**ASSIGNMENT**
Except for images, print the whole listing verbatim.

**** RECORDS TO USE

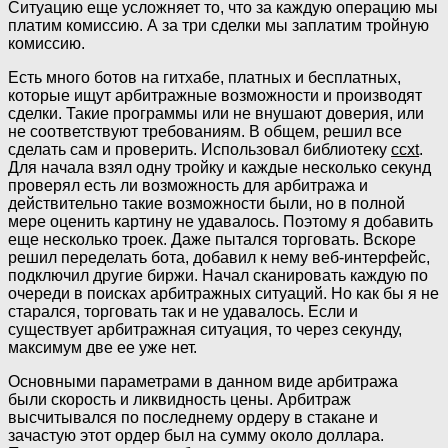
Ситуацию еще усложняет то, что за каждую операцию мы
платим комиссию. А за три сделки мы заплатим тройную
комиссию.
Есть много ботов на гитхабе, платных и бесплатных,
которые ищут арбитражные возможности и производят
сделки. Такие программы или не внушают доверия, или
не соответствуют требованиям. В общем, решил все
сделать сам и проверить. Использовал библиотеку
ccxt
.
Для начала взял одну тройку и каждые несколько секунд
проверял есть ли возможность для арбитража и
действительно такие возможности были, но в полной
мере оценить картину не удавалось. Поэтому я добавить
еще несколько троек. Даже пытался торговать. Вскоре
решил переделать бота, добавил к нему веб-интерфейс,
подключил другие биржи. Начал сканировать каждую по
очереди в поисках арбитражных ситуаций. Но как бы я не
старался, торговать так и не удавалось. Если и
существует арбитражная ситуация, то через секунду,
максимум две ее уже нет.
Основными параметрами в данном виде арбитража
были скорость и ликвидность цены. Арбитраж
высчитывался по последнему ордеру в стакане и
зачастую этот ордер был на сумму около доллара.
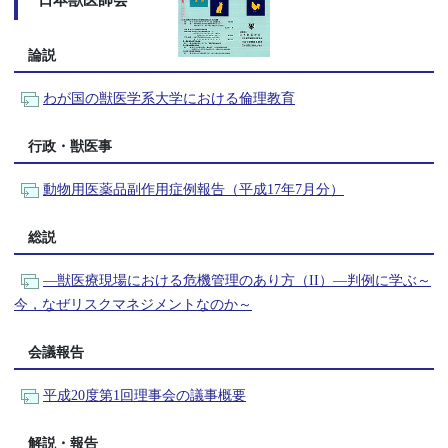
日本獣医師会
論説
わが国の獣医学系大学における倫理教育
行政・獣医事
動物用医薬品副作用症例報告（平成17年7月分）
総説
―獣医療現場における危機管理のあり方（II）―判例に学ぶ～
今，なぜリスクマネジメントなのか～
会議報告
平成20度第1回理事会の議事概要
解説・報告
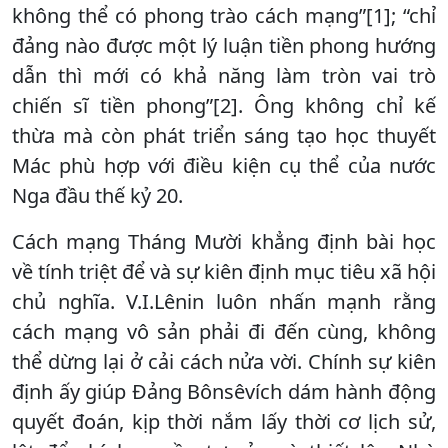
không thể có phong trào cách mạng”[1]; “chỉ
đảng nào được một lý luận tiền phong hướng
dẫn thì mới có khả năng làm tròn vai trò
chiến sĩ tiền phong”[2]. Ông không chỉ kế
thừa mà còn phát triển sáng tạo học thuyết
Mác phù hợp với điều kiện cụ thể của nước
Nga đầu thế kỷ 20.
Cách mạng Tháng Mười khẳng định bài học
về tính triệt để và sự kiên định mục tiêu xã hội
chủ nghĩa. V.I.Lênin luôn nhấn mạnh rằng
cách mạng vô sản phải đi đến cùng, không
thể dừng lại ở cải cách nửa vời. Chính sự kiên
định ấy giúp Đảng Bônsêvích dám hành động
quyết đoán, kịp thời nắm lấy thời cơ lịch sử,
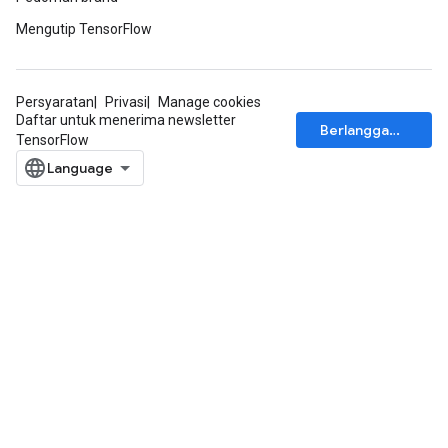
ersGradAccumDebug
Mengutip TensorFlow
atorParameters
imatorParametersGradAccumDebug
ghtParameters
Persyaratan
Privasi
Manage cookies
meters
Daftar untuk menerima newsletter
ametersGradAccumDebug
Berlangganan
TensorFlow
adParameters
radParametersGradAccumDebug
rameters
ParametersGradAccumDebug
eters
metersGradAccumDebug
ientDescentParameters
dientDescentParametersGradAccumDebug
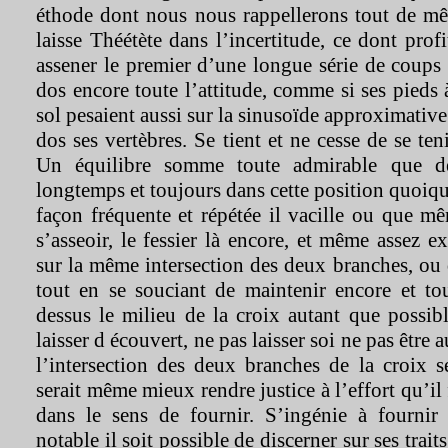
éthode dont nous nous rappellerons tout de mê
laisse Théétète dans l’incertitude, ce dont prof
assener le premier d’une longue série de coups 
dos encore toute l’attitude, comme si ses pieds 
sol pesaient aussi sur la sinusoïde approximativ
dos ses vertèbres. Se tient et ne cesse de se te
Un équilibre somme toute admirable que de
longtemps et toujours dans cette position quoiqu
façon fréquente et répétée il vacille ou que m
s’asseoir, le fessier là encore, et même assez e
sur la même intersection des deux branches, ou 
tout en se souciant de maintenir encore et to
dessus le milieu de la croix autant que possib
laisser d écouvert, ne pas laisser soi ne pas être
l’intersection des deux branches de la croix s
serait même mieux rendre justice à l’effort qu’il 
dans le sens de fournir. S’ingénie à fournir
notable il soit possible de discerner sur ses trai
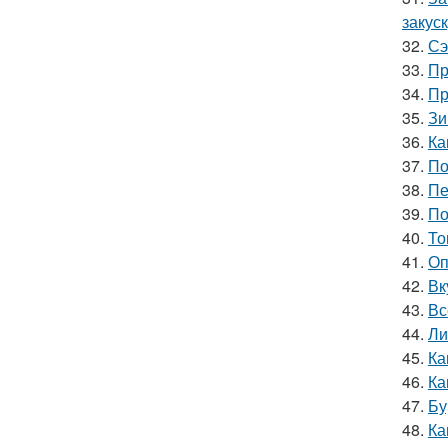
закус
32.
Сэ
33.
Пр
34.
Пр
35.
Зи
36.
Ка
37.
По
38.
Пе
39.
По
40.
То
41.
Оп
42.
Вк
43.
Вс
44.
Ли
45.
Ка
46.
Ка
47.
Бу
48.
Ка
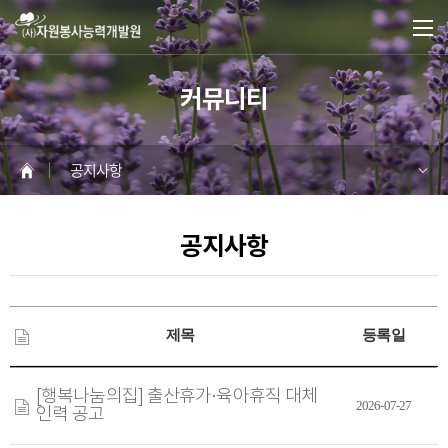
커뮤니티
공지사항
공지사항
제목
등록일
[행복나눔의집] 출산휴가·육아휴직 대체
2026-07-27
인력 공고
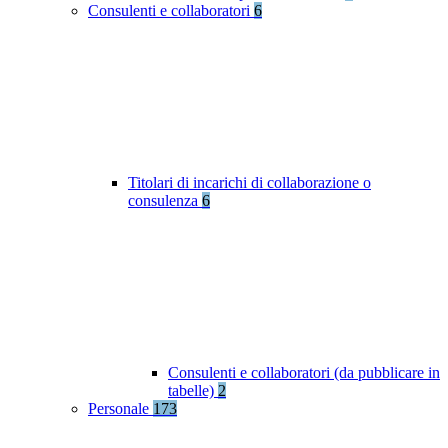
Consulenti e collaboratori
6
Titolari di incarichi di collaborazione o
consulenza
6
Consulenti e collaboratori (da pubblicare in
tabelle)
2
Personale
173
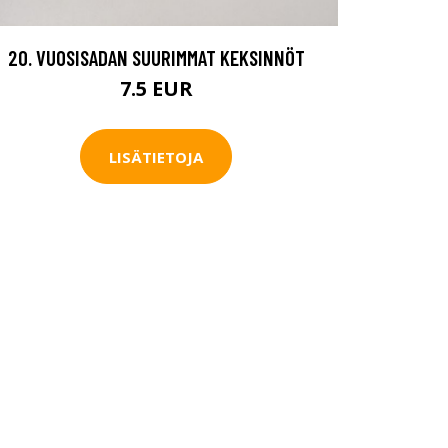
20. VUOSISADAN SUURIMMAT KEKSINNÖT
7.5 EUR
LISÄTIETOJA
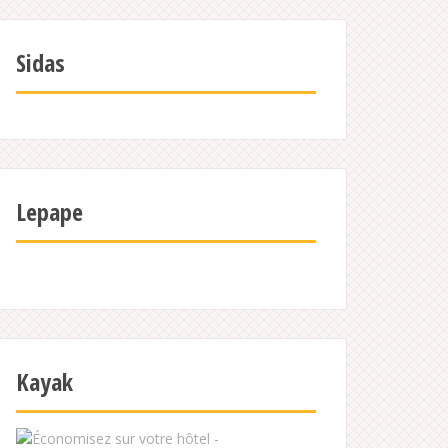
Sidas
Lepape
Kayak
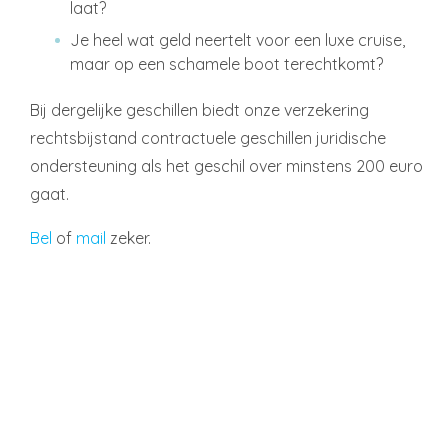
laat?
Je heel wat geld neertelt voor een luxe cruise,
maar op een schamele boot terechtkomt?
Bij dergelijke geschillen biedt onze verzekering
rechtsbijstand contractuele geschillen juridische
ondersteuning als het geschil over minstens 200 euro
gaat.
Bel
of
mail
zeker.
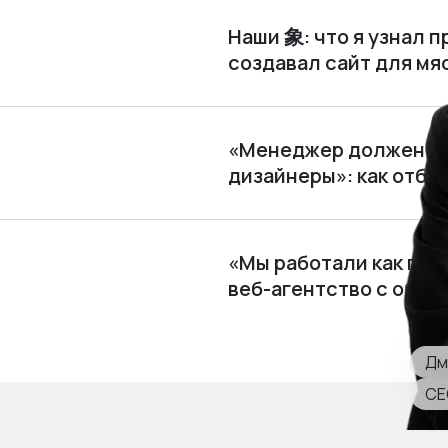
Наши 象: что я узнал п
создавал сайт для м
«Менеджер должен по
дизайнеры»: как отби
«Мы работали как пира
веб⁠-⁠агентство с обор
Дм
CE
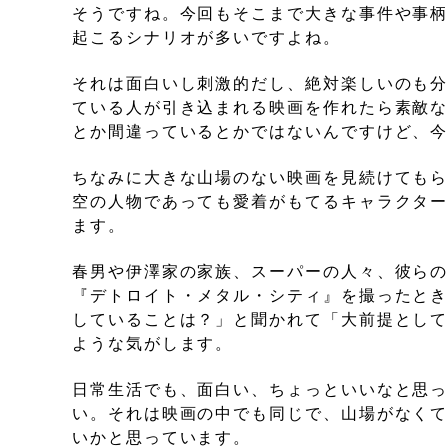
そうですね。今回もそこまで大きな事件や事
起こるシナリオが多いですよね。
それは面白いし刺激的だし、絶対楽しいのも
ている人が引き込まれる映画を作れたら素敵
とか間違っているとかではないんですけど、
ちなみに大きな山場のない映画を見続けても
空の人物であっても愛着がもてるキャラクタ
ます。
春男や伊澤家の家族、スーパーの人々、彼ら
『デトロイト・メタル・シティ』を撮ったと
していることは？」と聞かれて「大前提とし
ような気がします。
日常生活でも、面白い、ちょっといいなと思
い。それは映画の中でも同じで、山場がなく
いかと思っています。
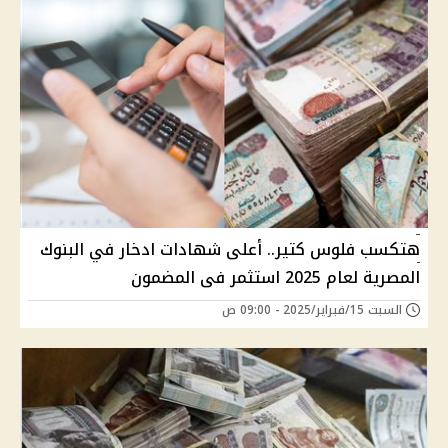
هتكسب فلوس كتير.. أعلى شهادات ادخار في البنوك
المصرية لعام 2025 استثمر فى المضمون
السبت 15/فبراير/2025 - 09:00 ص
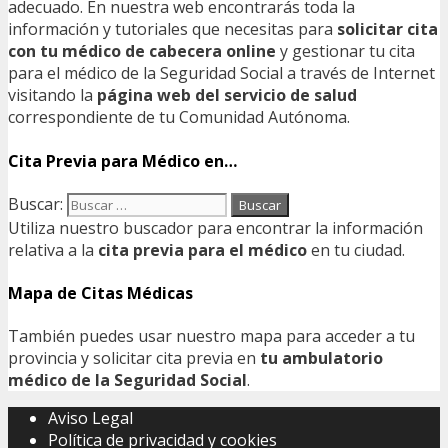
adecuado. En nuestra web encontrarás toda la
información y tutoriales que necesitas para
solicitar cita
con tu médico de cabecera online
y gestionar tu cita
para el médico de la Seguridad Social a través de Internet
visitando la
página web del servicio de salud
correspondiente de tu Comunidad Autónoma.
Cita Previa para Médico en…
Buscar:
Utiliza nuestro buscador para encontrar la información
relativa a la
cita previa para el médico
en tu ciudad.
Mapa de Citas Médicas
También puedes usar nuestro mapa para acceder a tu
provincia y solicitar cita previa en
tu ambulatorio
médico de la Seguridad Social
.
Aviso Legal
Política de privacidad y cookies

********

**OUTPUT FOR THIS EXERCISE**
Ситуацию еще усложняет то, что за каждую операцию мы
платим комиссию. А за три сделки мы заплатим тройную
комиссию.
Есть много ботов на гитхабе, платных и бесплатных,
которые ищут арбитражные возможности и производят
сделки. Такие программы или не внушают доверия, или
не соответствуют требованиям. В общем, решил все
сделать сам и проверить. Использовал библиотеку
ccxt
.
Для начала взял одну тройку и каждые несколько секунд
проверял есть ли возможность для арбитража и
действительно такие возможности были, но в полной
мере оценить картину не удавалось. Поэтому я добавить
еще несколько троек. Даже пытался торговать. Вскоре
решил переделать бота, добавил к нему веб-интерфейс,
подключил другие биржи. Начал сканировать каждую по
очереди в поисках арбитражных ситуаций. Но как бы я не
старался, торговать так и не удавалось. Если и
существует арбитражная ситуация, то через секунду,
максимум две ее уже нет.
Основными параметрами в данном виде арбитража
были скорость и ликвидность цены. Арбитраж
высчитывался по последнему ордеру в стакане и
зачастую этот ордер был на сумму около доллара.
日本獣医師会
論説
わが国の獣医学系大学における倫理教育
行政・獣医事
動物用医薬品副作用症例報告（平成17年7月分）
総説
―獣医療現場における危機管理のあり方（II）―判例に学ぶ～
今，なぜリスクマネジメントなのか～
会議報告
平成20度第1回理事会の議事概要
解説・報告
không thể có phong trào cách mạng”[1]; “chỉ
đảng nào được một lý luận tiền phong hướng
dẫn thì mới có khả năng làm tròn vai trò
chiến sĩ tiền phong”[2]. Ông không chỉ kế
thừa mà còn phát triển sáng tạo học thuyết
Mác phù hợp với điều kiện cụ thể của nước
Nga đầu thế kỷ 20.
Cách mạng Tháng Mười khẳng định bài học
về tính triệt để và sự kiên định mục tiêu xã hội
chủ nghĩa. V.I.Lênin luôn nhấn mạnh rằng
cách mạng vô sản phải đi đến cùng, không
thể dừng lại ở cải cách nửa vời. Chính sự kiên
định ấy giúp Đảng Bônsêvích dám hành động
quyết đoán, kịp thời nắm lấy thời cơ lịch sử,
ersGradAccumDebug
Mengutip TensorFlow
atorParameters
imatorParametersGradAccumDebug
ghtParameters
Persyaratan
Privasi
Manage cookies
meters
Daftar untuk menerima newsletter
ametersGradAccumDebug
Berlangganan
TensorFlow
adParameters
radParametersGradAccumDebug
rameters
ParametersGradAccumDebug
eters
metersGradAccumDebug
ientDescentParameters
dientDescentParametersGradAccumDebug
éthode dont nous nous rappellerons tout de mê
laisse Théétète dans l’incertitude, ce dont prof
assener le premier d’une longue série de coups 
dos encore toute l’attitude, comme si ses pieds 
sol pesaient aussi sur la sinusoïde approximativ
dos ses vertèbres. Se tient et ne cesse de se te
Un équilibre somme toute admirable que de
longtemps et toujours dans cette position quoiqu
façon fréquente et répétée il vacille ou que m
s’asseoir, le fessier là encore, et même assez e
sur la même intersection des deux branches, ou 
tout en se souciant de maintenir encore et to
dessus le milieu de la croix autant que possib
laisser d écouvert, ne pas laisser soi ne pas être
l’intersection des deux branches de la croix s
serait même mieux rendre justice à l’effort qu’il 
dans le sens de fournir. S’ingénie à fournir
notable il soit possible de discerner sur ses trai
закус
32.
Сэ
33.
Пр
34.
Пр
35.
Зи
36.
Ка
37.
По
38.
Пе
39.
По
40.
То
41.
Оп
42.
Вк
43.
Вс
44.
Ли
45.
Ка
46.
Ка
47.
Бу
48.
Ка
커뮤니티
공지사항
공지사항
제목
등록일
[행복나눔의집] 출산휴가·육아휴직 대체
2026-07-27
인력 공고
Consulenti e collaboratori
6
Titolari di incarichi di collaborazione o
consulenza
6
Consulenti e collaboratori (da pubblicare in
tabelle)
2
Personale
173
20. VUOSISADAN SUURIMMAT KEKSINNÖT
7.5 EUR
LISÄTIETOJA
Sidas
Lepape
Kayak
laat?
Je heel wat geld neertelt voor een luxe cruise,
maar op een schamele boot terechtkomt?
Bij dergelijke geschillen biedt onze verzekering
rechtsbijstand contractuele geschillen juridische
ondersteuning als het geschil over minstens 200 euro
gaat.
Bel
of
mail
zeker.
Наши 象: что я узнал п
создавал сайт для м
«Менеджер должен по
дизайнеры»: как отби
«Мы работали как пира
веб⁠-⁠агентство с обор
Дм
CE
そうですね。今回もそこまで大きな事件や事
起こるシナリオが多いですよね。
それは面白いし刺激的だし、絶対楽しいのも
ている人が引き込まれる映画を作れたら素敵
とか間違っているとかではないんですけど、
ちなみに大きな山場のない映画を見続けても
空の人物であっても愛着がもてるキャラクタ
ます。
春男や伊澤家の家族、スーパーの人々、彼ら
『デトロイト・メタル・シティ』を撮ったと
していることは？」と聞かれて「大前提とし
ような気がします。
日常生活でも、面白い、ちょっといいなと思
い。それは映画の中でも同じで、山場がなく
いかと思っています。
هتكسب فلوس كتير.. أعلى شهادات ادخار في البنوك
المصرية لعام 2025 استثمر فى المضمون
السبت 15/فبراير/2025 - 09:00 ص
adecuado. En nuestra web encontrarás toda la
información y tutoriales que necesitas para
solicitar cita
con tu médico de cabecera online
y gestionar tu cita
para el médico de la Seguridad Social a través de Internet
visitando la
página web del servicio de salud
correspondiente de tu Comunidad Autónoma.
Cita Previa para Médico en…
Buscar:
Utiliza nuestro buscador para encontrar la información
relativa a la
cita previa para el médico
en tu ciudad.
Mapa de Citas Médicas
También puedes usar nuestro mapa para acceder a tu
provincia y solicitar cita previa en
tu ambulatorio
médico de la Seguridad Social
.
Aviso Legal
Política de privacidad y cookies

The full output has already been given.